(Collection entries)
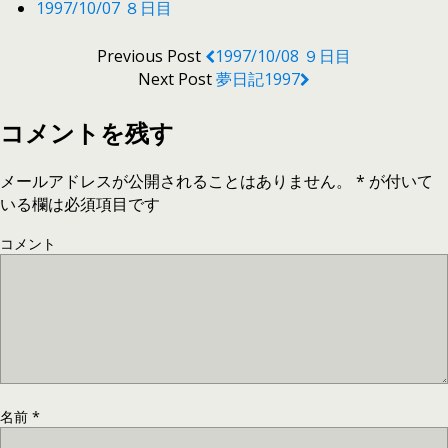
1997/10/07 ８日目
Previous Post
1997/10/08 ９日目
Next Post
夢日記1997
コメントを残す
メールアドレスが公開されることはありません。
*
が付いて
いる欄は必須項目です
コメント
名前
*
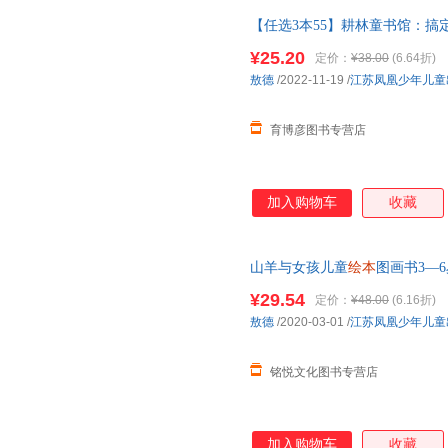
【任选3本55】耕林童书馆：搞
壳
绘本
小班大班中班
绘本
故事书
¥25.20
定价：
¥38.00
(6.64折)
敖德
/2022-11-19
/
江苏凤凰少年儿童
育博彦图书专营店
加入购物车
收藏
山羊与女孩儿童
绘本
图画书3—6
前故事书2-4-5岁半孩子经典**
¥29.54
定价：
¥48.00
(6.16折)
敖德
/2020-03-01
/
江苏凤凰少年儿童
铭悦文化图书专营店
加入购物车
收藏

* [Exercise instructions]
Every line above should be transcribed exactly, though no image should be carried over.

* [Output]
1997/10/07 ８日目
Previous Post
1997/10/08 ９日目
Next Post
夢日記1997
コメントを残す
メールアドレスが公開されることはありません。
*
が付いて
いる欄は必須項目です
コメント
名前
*
【任选3本55】耕林童书馆：搞
壳
绘本
小班大班中班
绘本
故事书
¥25.20
定价：
¥38.00
(6.64折)
敖德
/2022-11-19
/
江苏凤凰少年儿童
育博彦图书专营店
加入购物车
收藏
山羊与女孩儿童
绘本
图画书3—6
前故事书2-4-5岁半孩子经典**
¥29.54
定价：
¥48.00
(6.16折)
敖德
/2020-03-01
/
江苏凤凰少年儿童
铭悦文化图书专营店
加入购物车
收藏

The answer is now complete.